His voice is nothing more than a quiet sigh; a breath.

“Simon,” I breathe back, and I feel the curve of his smile on my neck, and I can’t help but smile in response.

He fits into my shirt, pulling me closer to him, and I let myself believe that maybe he doesn’t want me to leave him, either.

But then he starts pulling away, and my smile drops at the newfound urgency in his voice. There’s something akin to desperation tinting his words. “Baz, get up. You’re supposed to be making my bed.”

It takes me a second to understand what it is he’s talking about.

I try my best to not be disappointed—I knew this would end; whatever this was, was already thousands of times more than I thought I’d be allowed to have—but I don’t manage to suppress the twist of my stomach or the clawing of my throat.

Snow slips out from my arms, crawling off me, and I have to consciously stop myself from rolling over and into myself.

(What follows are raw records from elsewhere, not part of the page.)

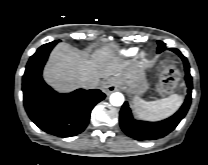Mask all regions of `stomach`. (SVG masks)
<instances>
[{"label":"stomach","mask_w":208,"mask_h":165,"mask_svg":"<svg viewBox=\"0 0 208 165\" xmlns=\"http://www.w3.org/2000/svg\"><path fill=\"white\" fill-rule=\"evenodd\" d=\"M119 85H126L136 95L143 94L148 89L145 67L137 65L115 77Z\"/></svg>","instance_id":"stomach-1"}]
</instances>
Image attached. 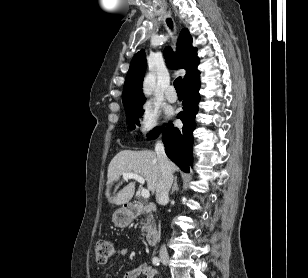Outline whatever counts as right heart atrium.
Masks as SVG:
<instances>
[{"instance_id": "d8ad5b80", "label": "right heart atrium", "mask_w": 308, "mask_h": 278, "mask_svg": "<svg viewBox=\"0 0 308 278\" xmlns=\"http://www.w3.org/2000/svg\"><path fill=\"white\" fill-rule=\"evenodd\" d=\"M161 114L157 107L151 103L141 106L137 116V129L144 137L153 136L160 128Z\"/></svg>"}]
</instances>
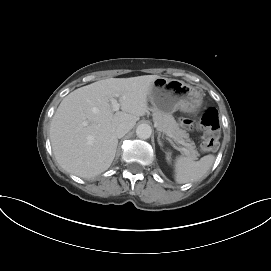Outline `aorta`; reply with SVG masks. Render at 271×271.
Returning a JSON list of instances; mask_svg holds the SVG:
<instances>
[{"mask_svg": "<svg viewBox=\"0 0 271 271\" xmlns=\"http://www.w3.org/2000/svg\"><path fill=\"white\" fill-rule=\"evenodd\" d=\"M152 134L151 126L148 124H140L136 129V135L140 139H148Z\"/></svg>", "mask_w": 271, "mask_h": 271, "instance_id": "aorta-1", "label": "aorta"}]
</instances>
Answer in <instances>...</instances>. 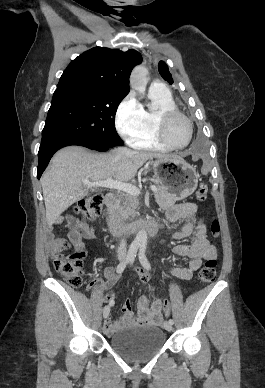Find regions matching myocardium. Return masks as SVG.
<instances>
[{
	"label": "myocardium",
	"instance_id": "myocardium-1",
	"mask_svg": "<svg viewBox=\"0 0 265 388\" xmlns=\"http://www.w3.org/2000/svg\"><path fill=\"white\" fill-rule=\"evenodd\" d=\"M150 91H160V89L158 87H153L150 89ZM173 115H178L179 117H181L186 125V128H187V133H188L187 140L184 144H182L180 146L172 145L168 141V139L165 135V124H166L168 118L173 116ZM155 129H156L157 137L160 140V142L163 143L165 146L172 148V149L185 148L189 144V142L192 138L191 121L184 113L179 111L177 108H173V107L163 108V109L158 111V113L156 114V119H155Z\"/></svg>",
	"mask_w": 265,
	"mask_h": 388
}]
</instances>
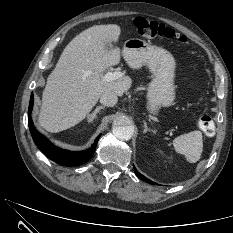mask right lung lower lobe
I'll return each mask as SVG.
<instances>
[{
	"instance_id": "obj_1",
	"label": "right lung lower lobe",
	"mask_w": 233,
	"mask_h": 233,
	"mask_svg": "<svg viewBox=\"0 0 233 233\" xmlns=\"http://www.w3.org/2000/svg\"><path fill=\"white\" fill-rule=\"evenodd\" d=\"M33 99L34 97L32 94L28 109V126L35 144L43 152V154H45L48 158H50L54 162L64 166H77L90 160V158L93 156L95 152L96 144L100 135L96 138L92 147L84 151L72 152L54 146L46 137L40 134L34 127L31 118Z\"/></svg>"
}]
</instances>
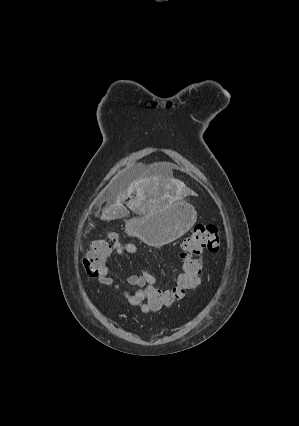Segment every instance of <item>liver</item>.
<instances>
[{
    "label": "liver",
    "mask_w": 299,
    "mask_h": 426,
    "mask_svg": "<svg viewBox=\"0 0 299 426\" xmlns=\"http://www.w3.org/2000/svg\"><path fill=\"white\" fill-rule=\"evenodd\" d=\"M172 183L170 180H164L163 184H154L150 182V178L144 177L131 181L126 187H120L115 191L113 203L103 212L102 220H111L118 218L119 216L128 214V208L135 209L137 207H157L158 200L156 197L161 191L165 192L164 198L168 196L169 185ZM136 192V199L130 200L124 203L127 198L131 197V194Z\"/></svg>",
    "instance_id": "6515ba94"
}]
</instances>
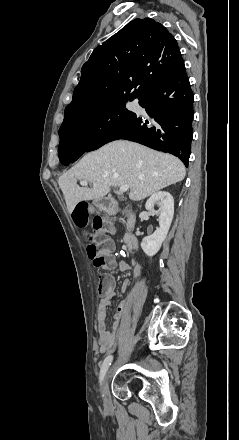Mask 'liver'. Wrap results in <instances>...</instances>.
Wrapping results in <instances>:
<instances>
[{"label":"liver","instance_id":"liver-1","mask_svg":"<svg viewBox=\"0 0 239 440\" xmlns=\"http://www.w3.org/2000/svg\"><path fill=\"white\" fill-rule=\"evenodd\" d=\"M185 174L184 164L175 156L155 152L135 142L117 140L83 156L76 166L60 176L58 184L67 210L72 214L79 202L104 198L112 186L128 184L129 198L137 202L181 182ZM139 176H144L143 180ZM77 180H85L93 186L80 188Z\"/></svg>","mask_w":239,"mask_h":440}]
</instances>
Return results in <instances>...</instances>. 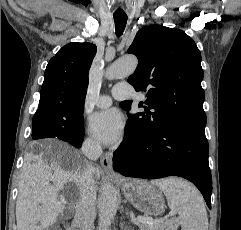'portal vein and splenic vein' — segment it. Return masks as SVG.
Segmentation results:
<instances>
[{"label":"portal vein and splenic vein","mask_w":241,"mask_h":230,"mask_svg":"<svg viewBox=\"0 0 241 230\" xmlns=\"http://www.w3.org/2000/svg\"><path fill=\"white\" fill-rule=\"evenodd\" d=\"M173 215V213H169L167 216H165L164 218H160V219H152V218H146V217H138L136 220L142 224H148L150 226L153 225H159L161 223H163L164 221H166L169 217H171Z\"/></svg>","instance_id":"portal-vein-and-splenic-vein-1"}]
</instances>
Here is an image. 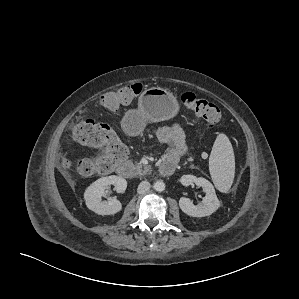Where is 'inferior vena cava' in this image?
Here are the masks:
<instances>
[{"instance_id":"602c4592","label":"inferior vena cava","mask_w":299,"mask_h":299,"mask_svg":"<svg viewBox=\"0 0 299 299\" xmlns=\"http://www.w3.org/2000/svg\"><path fill=\"white\" fill-rule=\"evenodd\" d=\"M150 189V183L148 181H142L137 188L139 194H144Z\"/></svg>"}]
</instances>
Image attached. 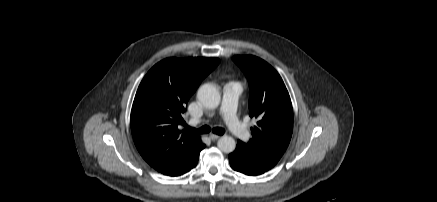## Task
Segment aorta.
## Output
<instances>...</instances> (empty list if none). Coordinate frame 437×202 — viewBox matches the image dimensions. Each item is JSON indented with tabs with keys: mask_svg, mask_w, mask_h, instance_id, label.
<instances>
[{
	"mask_svg": "<svg viewBox=\"0 0 437 202\" xmlns=\"http://www.w3.org/2000/svg\"><path fill=\"white\" fill-rule=\"evenodd\" d=\"M197 99L204 107L215 109L220 104L221 95L215 85L206 83L198 89ZM217 146L222 152L231 153L236 148V142L231 136L224 135L218 140Z\"/></svg>",
	"mask_w": 437,
	"mask_h": 202,
	"instance_id": "1",
	"label": "aorta"
}]
</instances>
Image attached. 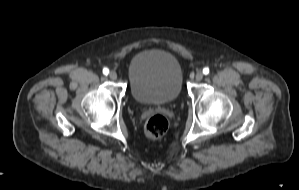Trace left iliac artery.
<instances>
[{"mask_svg": "<svg viewBox=\"0 0 299 190\" xmlns=\"http://www.w3.org/2000/svg\"><path fill=\"white\" fill-rule=\"evenodd\" d=\"M203 73H204L205 75L209 74V68L205 67V68L203 69Z\"/></svg>", "mask_w": 299, "mask_h": 190, "instance_id": "left-iliac-artery-1", "label": "left iliac artery"}]
</instances>
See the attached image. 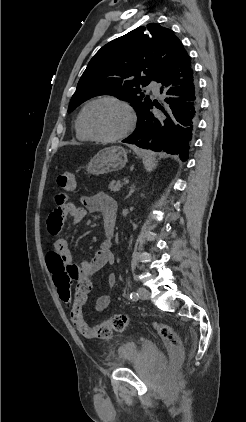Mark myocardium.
<instances>
[{
    "label": "myocardium",
    "instance_id": "myocardium-1",
    "mask_svg": "<svg viewBox=\"0 0 246 422\" xmlns=\"http://www.w3.org/2000/svg\"><path fill=\"white\" fill-rule=\"evenodd\" d=\"M103 101H110V102H114L118 105H120L126 112L127 114V124L125 126V128L118 134L114 135V136H110V137H102V136H98L96 134H94L88 127L87 125V121H86V114L88 109L99 102H103ZM80 122H81V126L83 131L85 132V134L93 141H97V142H101V143H113L116 141H119L123 138H125L126 136H128L131 131L133 130L134 126H135V122H136V116L134 113V110L132 108V106L125 100L117 97V96H113V95H105V96H100L97 97L91 101H89L82 109L81 113H80Z\"/></svg>",
    "mask_w": 246,
    "mask_h": 422
}]
</instances>
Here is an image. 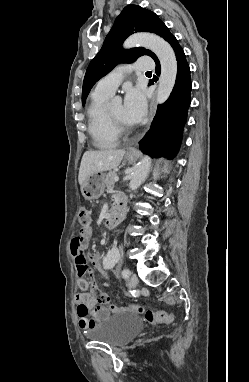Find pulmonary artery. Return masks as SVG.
Returning <instances> with one entry per match:
<instances>
[{
    "mask_svg": "<svg viewBox=\"0 0 249 382\" xmlns=\"http://www.w3.org/2000/svg\"><path fill=\"white\" fill-rule=\"evenodd\" d=\"M153 68L154 63L149 57L138 58L133 64L119 65L97 83L95 90L112 95L129 71H147Z\"/></svg>",
    "mask_w": 249,
    "mask_h": 382,
    "instance_id": "pulmonary-artery-1",
    "label": "pulmonary artery"
}]
</instances>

(He might have seen me without my mask on, but I won’t give him the satisfaction of witnessing my sad little pity party.)

He doesn’t give himself the satisfaction of it either, because he’s grabbing my hands and pulling me up to my feet without giving me the time to react—again. He’s thrusting the corners of his duvet into my hands with an impatient, “here, hold,” and tugging the bottom of the cover up my back and over my head, adjusting it into place roughly.

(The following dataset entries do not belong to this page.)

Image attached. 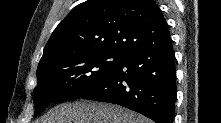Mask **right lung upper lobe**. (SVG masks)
<instances>
[{
	"label": "right lung upper lobe",
	"instance_id": "obj_1",
	"mask_svg": "<svg viewBox=\"0 0 221 123\" xmlns=\"http://www.w3.org/2000/svg\"><path fill=\"white\" fill-rule=\"evenodd\" d=\"M169 38L166 20L154 0H88L59 23L38 66L92 50L127 54Z\"/></svg>",
	"mask_w": 221,
	"mask_h": 123
}]
</instances>
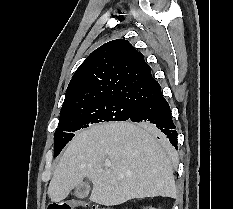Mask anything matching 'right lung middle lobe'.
Segmentation results:
<instances>
[{"label":"right lung middle lobe","instance_id":"right-lung-middle-lobe-1","mask_svg":"<svg viewBox=\"0 0 233 209\" xmlns=\"http://www.w3.org/2000/svg\"><path fill=\"white\" fill-rule=\"evenodd\" d=\"M138 106L124 100L105 99L87 103L60 114L58 128L54 134V156L61 152L75 136L74 132L77 130L87 128L93 123L128 120ZM141 125L151 128L148 124L141 123Z\"/></svg>","mask_w":233,"mask_h":209}]
</instances>
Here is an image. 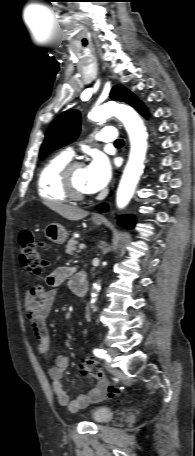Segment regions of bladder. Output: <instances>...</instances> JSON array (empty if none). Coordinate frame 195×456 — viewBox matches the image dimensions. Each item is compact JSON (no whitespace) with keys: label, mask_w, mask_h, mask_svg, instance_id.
<instances>
[{"label":"bladder","mask_w":195,"mask_h":456,"mask_svg":"<svg viewBox=\"0 0 195 456\" xmlns=\"http://www.w3.org/2000/svg\"><path fill=\"white\" fill-rule=\"evenodd\" d=\"M113 418V411L108 407H98L92 412V419L96 424L108 423Z\"/></svg>","instance_id":"31cf9c89"}]
</instances>
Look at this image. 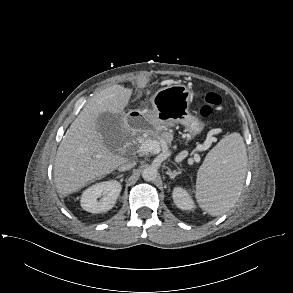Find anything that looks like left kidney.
Instances as JSON below:
<instances>
[{
    "instance_id": "left-kidney-1",
    "label": "left kidney",
    "mask_w": 293,
    "mask_h": 293,
    "mask_svg": "<svg viewBox=\"0 0 293 293\" xmlns=\"http://www.w3.org/2000/svg\"><path fill=\"white\" fill-rule=\"evenodd\" d=\"M173 200L176 206L182 210H193L195 208V204L191 196L182 187L174 188Z\"/></svg>"
}]
</instances>
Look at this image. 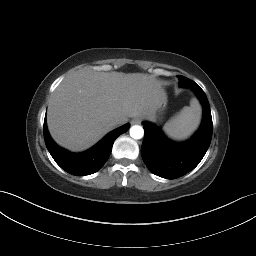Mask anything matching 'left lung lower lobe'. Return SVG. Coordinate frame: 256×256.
Here are the masks:
<instances>
[{
  "label": "left lung lower lobe",
  "mask_w": 256,
  "mask_h": 256,
  "mask_svg": "<svg viewBox=\"0 0 256 256\" xmlns=\"http://www.w3.org/2000/svg\"><path fill=\"white\" fill-rule=\"evenodd\" d=\"M186 87L196 93L203 106L202 124L190 140L182 143L171 141L157 126L143 122L142 158L152 173L166 179L179 178L194 169L204 157L212 138V116L206 94L190 79Z\"/></svg>",
  "instance_id": "obj_1"
}]
</instances>
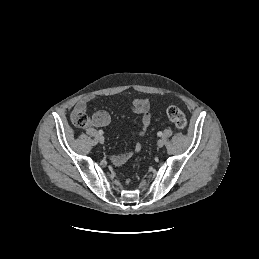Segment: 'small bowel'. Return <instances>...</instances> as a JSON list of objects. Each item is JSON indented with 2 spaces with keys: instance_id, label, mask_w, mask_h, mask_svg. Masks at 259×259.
Segmentation results:
<instances>
[{
  "instance_id": "1",
  "label": "small bowel",
  "mask_w": 259,
  "mask_h": 259,
  "mask_svg": "<svg viewBox=\"0 0 259 259\" xmlns=\"http://www.w3.org/2000/svg\"><path fill=\"white\" fill-rule=\"evenodd\" d=\"M92 100L91 97H86L81 99L75 106V111L85 112L87 108L88 102ZM133 111L141 117L142 129L137 131L136 134L139 136H143L150 125L151 116L149 113L150 110V103L147 99L140 98L134 100L132 104ZM110 122V116L106 111H97L94 113L93 117L90 120V125L95 127H103L106 126ZM141 150V144L136 143L134 145L133 150L116 154L112 157L114 163L117 165L124 164L130 157L133 155L134 152H139Z\"/></svg>"
}]
</instances>
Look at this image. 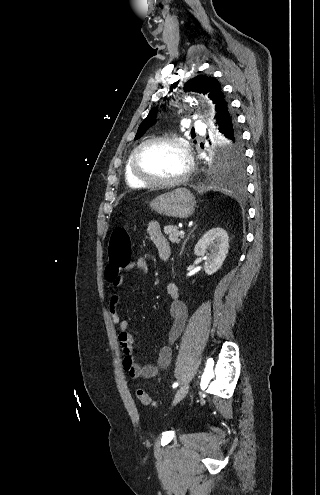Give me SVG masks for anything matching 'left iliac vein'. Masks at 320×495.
Here are the masks:
<instances>
[{
    "mask_svg": "<svg viewBox=\"0 0 320 495\" xmlns=\"http://www.w3.org/2000/svg\"><path fill=\"white\" fill-rule=\"evenodd\" d=\"M189 391V384L188 383H185L183 384L178 390H177V393L174 397V400H173V404H177L178 402H180L185 396L186 394L188 393Z\"/></svg>",
    "mask_w": 320,
    "mask_h": 495,
    "instance_id": "4c4485c4",
    "label": "left iliac vein"
}]
</instances>
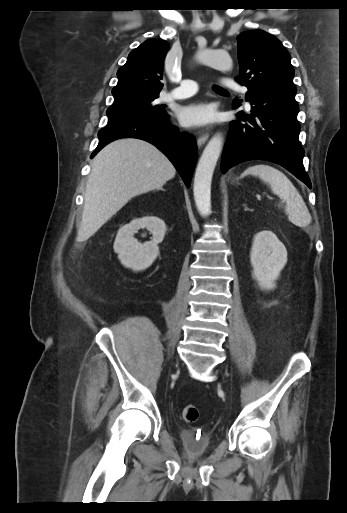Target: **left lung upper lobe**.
I'll use <instances>...</instances> for the list:
<instances>
[{
    "instance_id": "obj_1",
    "label": "left lung upper lobe",
    "mask_w": 347,
    "mask_h": 513,
    "mask_svg": "<svg viewBox=\"0 0 347 513\" xmlns=\"http://www.w3.org/2000/svg\"><path fill=\"white\" fill-rule=\"evenodd\" d=\"M240 74L235 80L250 91L296 93L290 55L280 40L263 30L238 35Z\"/></svg>"
}]
</instances>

I guess it really was desperation in his voice.

(I don’t know what changed, but I wish he wasn’t so desperate to get away from me.)

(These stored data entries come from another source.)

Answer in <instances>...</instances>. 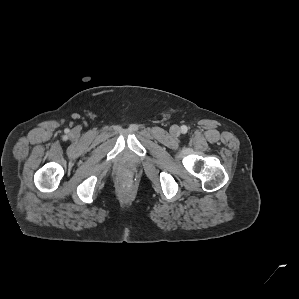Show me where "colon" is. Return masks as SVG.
I'll list each match as a JSON object with an SVG mask.
<instances>
[{
	"mask_svg": "<svg viewBox=\"0 0 299 299\" xmlns=\"http://www.w3.org/2000/svg\"><path fill=\"white\" fill-rule=\"evenodd\" d=\"M122 179H123L125 182H129V181H131V179H132V173H131L129 170H125V171L122 173Z\"/></svg>",
	"mask_w": 299,
	"mask_h": 299,
	"instance_id": "colon-1",
	"label": "colon"
}]
</instances>
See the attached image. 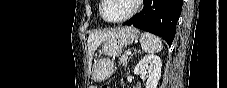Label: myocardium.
I'll return each mask as SVG.
<instances>
[{
    "label": "myocardium",
    "mask_w": 227,
    "mask_h": 88,
    "mask_svg": "<svg viewBox=\"0 0 227 88\" xmlns=\"http://www.w3.org/2000/svg\"><path fill=\"white\" fill-rule=\"evenodd\" d=\"M107 1L108 0H102L101 1V5H100V8H99V14H100L101 19L104 22L109 23V24H118V23H122V22L127 21L128 19H130L132 16H134L136 14V12L138 11L139 5L141 3V0H132L133 7H132V9L129 13H127L125 16H123L121 18L110 20V19H107L104 16V12H103V9H104Z\"/></svg>",
    "instance_id": "obj_1"
}]
</instances>
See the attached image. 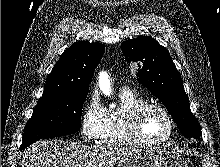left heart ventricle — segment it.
<instances>
[{
  "label": "left heart ventricle",
  "instance_id": "obj_1",
  "mask_svg": "<svg viewBox=\"0 0 220 167\" xmlns=\"http://www.w3.org/2000/svg\"><path fill=\"white\" fill-rule=\"evenodd\" d=\"M141 130L150 140H159L169 133V124L166 117L156 109H150L142 119Z\"/></svg>",
  "mask_w": 220,
  "mask_h": 167
}]
</instances>
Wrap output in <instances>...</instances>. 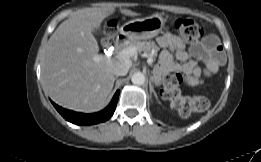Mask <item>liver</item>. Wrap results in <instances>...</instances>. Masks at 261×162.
I'll return each instance as SVG.
<instances>
[{"mask_svg":"<svg viewBox=\"0 0 261 162\" xmlns=\"http://www.w3.org/2000/svg\"><path fill=\"white\" fill-rule=\"evenodd\" d=\"M111 4L83 9L62 22L48 40L42 61L44 91L57 104L75 111L100 109L114 85V65L118 61H95L99 46L93 35L102 21L113 14ZM126 16L138 13L120 9Z\"/></svg>","mask_w":261,"mask_h":162,"instance_id":"obj_1","label":"liver"}]
</instances>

He’s even more flushed than he was before.

He’s even more lovely than he was before and I’m even more breathless by his sight, even more in love; I’m even more crushed.

(My chest is squeezing in on itself again, and the only thing I can think is how much more enjoyable that feeling was when it was being caused by the weight of Simon against me.)

I can’t even bring myself to sneer at him, as he stands there gaping at me. I refuse to let myself lose my last shred of dignity, though, so I bring a hand up to my hair instead, half to hide the fact that it’s shaking and half to tame the mess the covers surely made from it.

My movement seems to spur Simon on, and he’s on me in a second, surging forward, crowding me until the backs of my knees hit the bed frame. He pushes my hand away, his burying in my hair in its place, nudging my head down to his until our foreheads rest against each other, his other hand coming to rest so much more gently on my cheek.

If I thought he left me breathless before, I’m not sure how to describe what he’s doing to me now.

My eyes flutter shut as his breath flitters across my lips, and I feel rather than hear him say, “I really fucking want to kiss you.”

I really fucking want to kiss you, too.

(I really fucking want you to kiss me, too.)

(Kiss me, Merlin, please kiss me.)

I tilt my head just so, just slightly, and his lips are right there, so bloody close, nearly on mine, and he’s so close and it’s so very hot and I want to kiss him and he wants to kiss me and I’m going to kiss him and he’s going to kiss me and—

“May I kiss you?”

I’m the one who surges forward this time, pulling him down.

・・・

We’re tangled up in my sheets, pressed as close together as physically possible. My hands are curled around his waist and his are splayed under me, on my back, under my neck, holding himself to me tightly.

I pull away from his lips to catch my breath, looking up as he smiles gently down at me, and fuck. He touches his nose to mine, then lays a kiss onto it. He kisses my cheeks, my forehead and temples and my eyelids, before kissing along my jaw and under my ear, down to the hollow of my neck, across my shoulders to my shoulder blades, then down again to my collarbones, leaving the gentlest of kisses on the centre of my chest, right above my heart.

I can feel his smile against my skin with his every move, and I never felt warmer

—or happier

—or more in love.

Notes:

(They slept in Baz’s bed that night—and honestly every night from then on—, and Simon’s complaints about having made his bed for nothing were half-hearted at best. After all, how could it be a waste of time if he got a boyfriend out of it?)